5. Tax Withholding. The Company may make such provisions as are necessary for the withholding of all applicable taxes upon vesting or payout of the Award, in accordance with Article 15 of the Plan. With respect to the minimum statutory tax withholding required with respect to the Award, the Participant may elect to satisfy such withholding requirement by having the Company withhold Shares from the payout of the Award.
6. Ratification of Actions. By accepting this Award or other benefit under the Plan, the Participant and each person claiming under or through him or her shall be conclusively deemed to have indicated the Participant's acceptance and ratification of, and consent to, any action taken under the Plan or the Award by the Company.
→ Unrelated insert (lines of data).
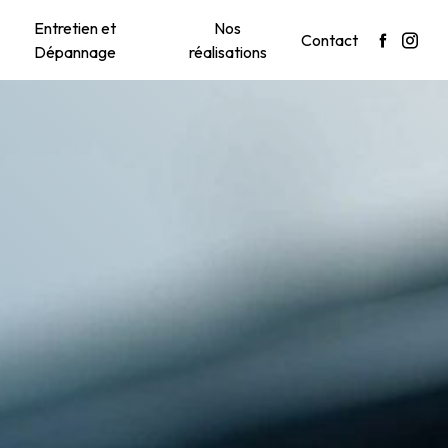
Entretien et
Nos
Contact
Dépannage
réalisations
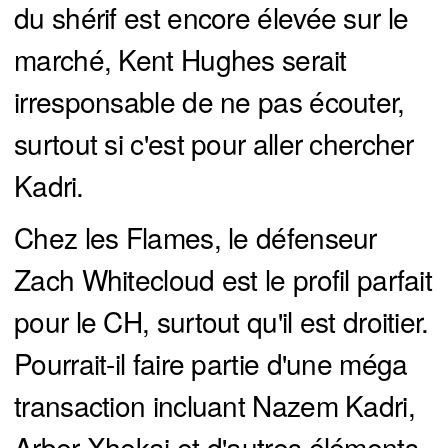
du shérif est encore élevée sur le
marché, Kent Hughes serait
irresponsable de ne pas écouter,
surtout si c'est pour aller chercher
Kadri.
Chez les Flames, le défenseur
Zach Whitecloud est le profil parfait
pour le CH, surtout qu'il est droitier.
Pourrait-il faire partie d'une méga
transaction incluant Nazem Kadri,
Arber Xhekaj et d'autres éléments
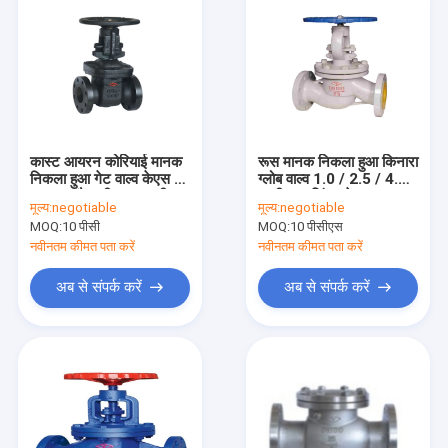
कास्ट आयरन कोरियाई मानक
रूस मानक निकला हुआ किनारा
निकला हुआ गेट वाल्व केएस बी
ग्लोब वाल्व 1.0 / 2.5 / 4.0
2350 ब्लैक डीएन 50-डीएन
एमपीए राइजिंग स्टेम WCB
मूल्य:
negotiable
मूल्य:
negotiable
300
MOQ:
10 पीसी
MOQ:
10 पीसीएस
नवीनतम कीमत पता करें
नवीनतम कीमत पता करें
अब से संपर्क करें
अब से संपर्क करें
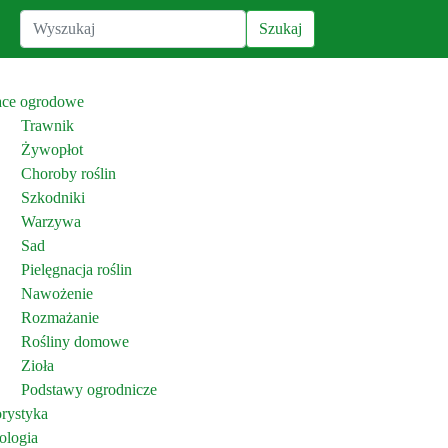
ace ogrodowe
Trawnik
Żywopłot
Choroby roślin
Szkodniki
Warzywa
Sad
Pielęgnacja roślin
Nawożenie
Rozmażanie
Rośliny domowe
Zioła
Podstawy ogrodnicze
orystyka
ologia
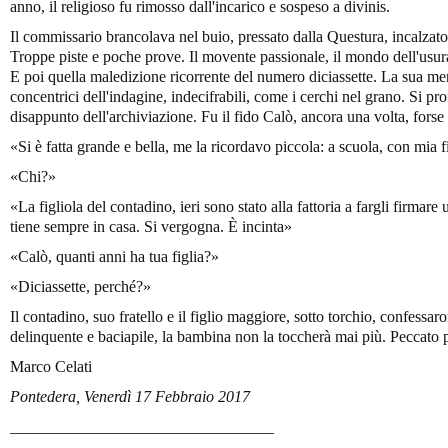
anno, il religioso fu rimosso dall'incarico e sospeso a divinis.
Il commissario brancolava nel buio, pressato dalla Questura, incalzat
Troppe piste e poche prove. Il movente passionale, il mondo dell'usura,
E poi quella maledizione ricorrente del numero diciassette. La sua me
concentrici dell'indagine, indecifrabili, come i cerchi nel grano. Si prof
disappunto dell'archiviazione. Fu il fido Calò, ancora una volta, forse 
«Si è fatta grande e bella, me la ricordavo piccola: a scuola, con mia f
«Chi?»
«La figliola del contadino, ieri sono stato alla fattoria a fargli firmare
tiene sempre in casa. Si vergogna. È incinta»
«Calò, quanti anni ha tua figlia?»
«Diciassette, perché?»
Il contadino, suo fratello e il figlio maggiore, sotto torchio, confessar
delinquente e baciapile, la bambina non la toccherà mai più. Peccato p
Marco Celati
Pontedera, Venerdì 17 Febbraio 2017
_________________________________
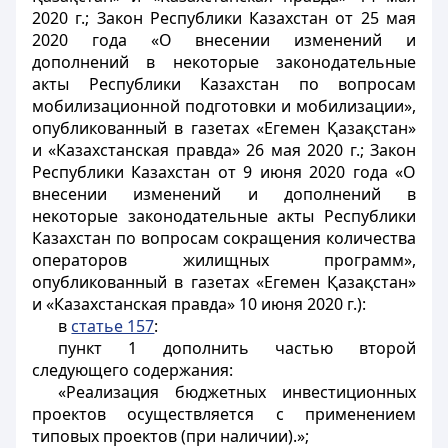
2020 г.; Закон Республики Казахстан от 25 мая
2020 года «О внесении изменений и
дополнений в некоторые законодательные
акты Республики Казахстан по вопросам
мобилизационной подготовки и мобилизации»,
опубликованный в газетах «Егемен Қазақстан»
и «Казахстанская правда» 26 мая 2020 г.; Закон
Республики Казахстан от 9 июня 2020 года «О
внесении изменений и дополнений в
некоторые законодательные акты Республики
Казахстан по вопросам сокращения количества
операторов жилищных программ»,
опубликованный в газетах «Егемен Қазақстан»
и «Казахстанская правда» 10 июня 2020 г.):
в
статье 157
:
пункт 1 дополнить частью второй
следующего содержания:
«Реализация бюджетных инвестиционных
проектов осуществляется с применением
типовых проектов (при наличии).»;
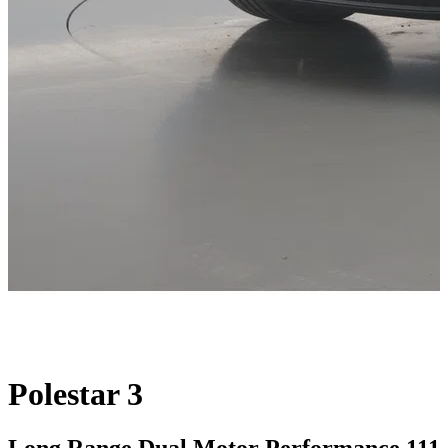
Polestar 3
Long Range Dual Motor Performance 111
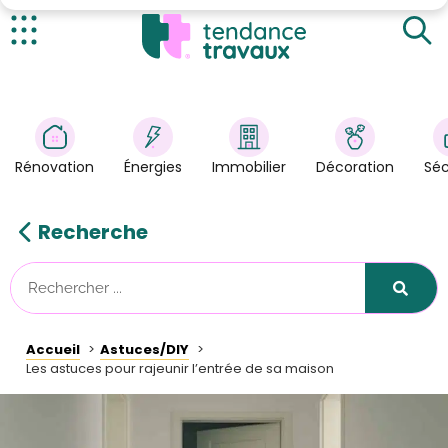
De la déco sur les murs
De la couleur
Actualités
Un meuble vintage
Rénovation
>
Un banc d’école
Énergies
>
Rénovation
Énergies
Immobilier
Décoration
Séc
Décoration
>
Immobilier
>
Recherche
Sécurité
Astuces/DIY
Technologies
Accueil
Astuces/DIY
Tendance Travaux
Les astuces pour rajeunir l’entrée de sa maison
Kit partenaire
À propos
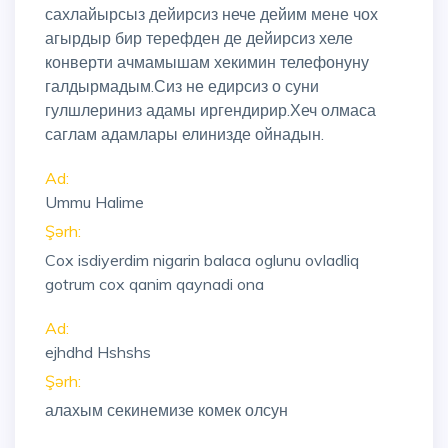
сахлайырсыз дейирсиз нече дейим мене чох
агырдыр бир терефден де дейирсиз хеле
конверти ачмамышам хекимин телефонуну
галдырмадым.Сиз не едирсиз о суни
гулшлериниз адамы иргендирир.Хеч олмаса
саглам адамлары елинизде ойнадын.
Ad:
Ummu Halime
Şərh:
Cox isdiyerdim nigarin balaca oglunu ovladliq
gotrum cox qanim qaynadi ona
Ad:
ejhdhd Hshshs
Şərh:
алахым секинемизе комек олсун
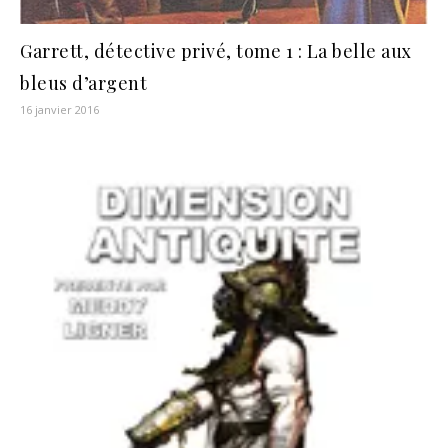
Garrett, détective privé, tome 1 : La belle aux
bleus d’argent
16 janvier 2016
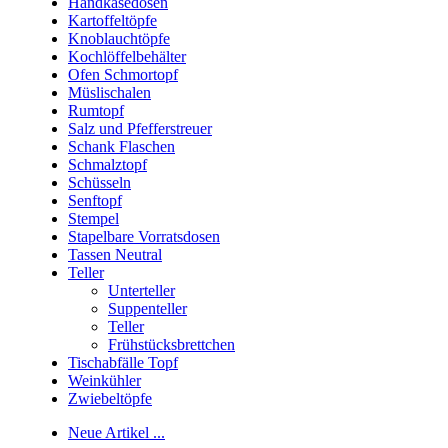
Handkäsedosen
Kartoffeltöpfe
Knoblauchtöpfe
Kochlöffelbehälter
Ofen Schmortopf
Müslischalen
Rumtopf
Salz und Pfefferstreuer
Schank Flaschen
Schmalztopf
Schüsseln
Senftopf
Stempel
Stapelbare Vorratsdosen
Tassen Neutral
Teller
Unterteller
Suppenteller
Teller
Frühstücksbrettchen
Tischabfälle Topf
Weinkühler
Zwiebeltöpfe
Neue Artikel ...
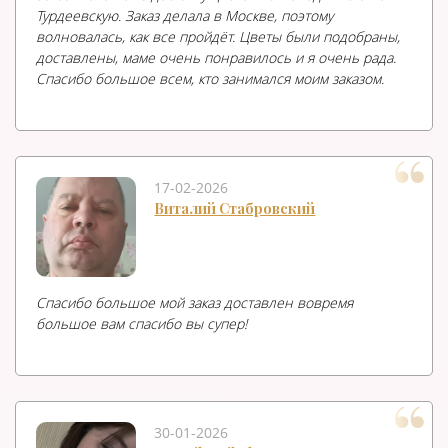
Турдеевскую. Заказ делала в Москве, поэтому
волновалась, как все пройдёт. Цветы были подобраны,
доставлены, маме очень понравилось и я очень рада.
Спасибо большое всем, кто занимался моим заказом.
17-02-2026
Виталий Стабровский
Спасибо большое мой заказ доставлен вовремя
большое вам спасибо вы супер!
30-01-2026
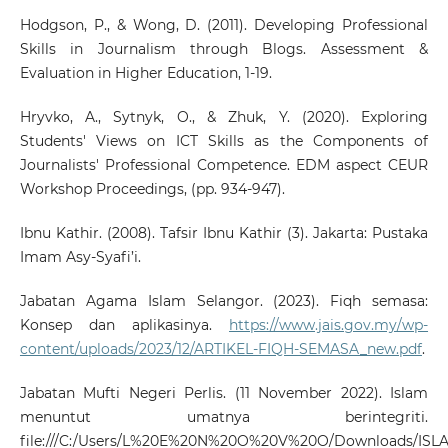
Hodgson, P., & Wong, D. (2011). Developing Professional
Skills in Journalism through Blogs. Assessment &
Evaluation in Higher Education, 1-19.
Hryvko, A., Sytnyk, O., & Zhuk, Y. (2020). Exploring
Students' Views on ICT Skills as the Components of
Journalists' Professional Competence. EDM aspect CEUR
Workshop Proceedings, (pp. 934-947).
Ibnu Kathir. (2008). Tafsir Ibnu Kathir (3). Jakarta: Pustaka
Imam Asy-Syafi’i.
Jabatan Agama Islam Selangor. (2023). Fiqh semasa:
Konsep dan aplikasinya.
https://www.jais.gov.my/wp-
content/uploads/2023/12/ARTIKEL-FIQH-SEMASA_new.pdf
.
Jabatan Mufti Negeri Perlis. (11 November 2022). Islam
menuntut umatnya berintegriti.
file:///C:/Users/L%20E%20N%20O%20V%20O/Downloads/I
7. Notices. Any notice hereunder to the Company shall be addressed to its office at 0000 Xxxxxxxxx Xxxxxx, Xxxxx 000, Xxxxxxxxxxxx, XX 00000; Attention: Corporate Secretary, and any notice hereunder to the Participant shall be addressed to the Participant at the address specified on the Performance Unit Award Agreement, subject to the right of either party to designate at any time hereafter in writing some other address.
8. Definitions. Capitalized terms not otherwise defined herein shall have the meanings given them in the Plan.
As used in this Agreement, “termination of employment” shall mean the Participant's ceasing to be an employee of the Company or any of its Subsidiaries, whether by reason of voluntary or involuntary termination of employment, the Participant's employer ceasing to be a Subsidiary of the Company, death, Permanent and Total Disability, or otherwise. Further, “termination” or “termination of employment,” as used in this Agreement to determine the date of any payment, shall mean the date of the Participant's “separation from service” as defined by Section 409A.
As used in this Agreement, “Retirement” means a termination of employment other than a termination for Cause or due to death or Permanent and Total Disability by a Participant at or after age 65 or such earlier date after age 50 as may be approved by the Committee with regard to such Participant.
B-4
As used in this Agreement, “Cause” means:
(i) in the case where there is no employment agreement, consulting agreement, change in control agreement or similar agreement in effect between the Company or an affiliate and the Participant at the time of the grant of the Award (or where there is such an agreement but it does not define “cause” (or words of like import)), the Participant's fraud or dishonesty that has resulted or is likely to result in material economic damage to the Company, or the Participant's willful nonfeasance if such nonfeasance is not cured within ten days of written notice from the Company, as determined in good faith by a vote of at least two thirds of the non-employee directors of the Company at a meeting of the board of directors at which the Participant is provided an opportunity to be heard; or
(ii) in the case where there is such an agreement at the time of the grant of the Award that defines “cause” (or words of like import), as defined under such agreement.
9. Governing Law and Severability. To the extent not preempted by Federal law, the Performance Unit Award Agreement will be governed by and construed in accordance with the laws of the State of Florida, without regard to conflicts of law provisions. In the event any provision of the Performance Unit Award Agreement shall be held illegal or invalid for any reason, the illegality or invalidity shall not affect the remaining parts of the Performance Unit Award Agreement, and the Performance Unit Award Agreement shall be construed and enforced as if the illegal or invalid provision had not been included.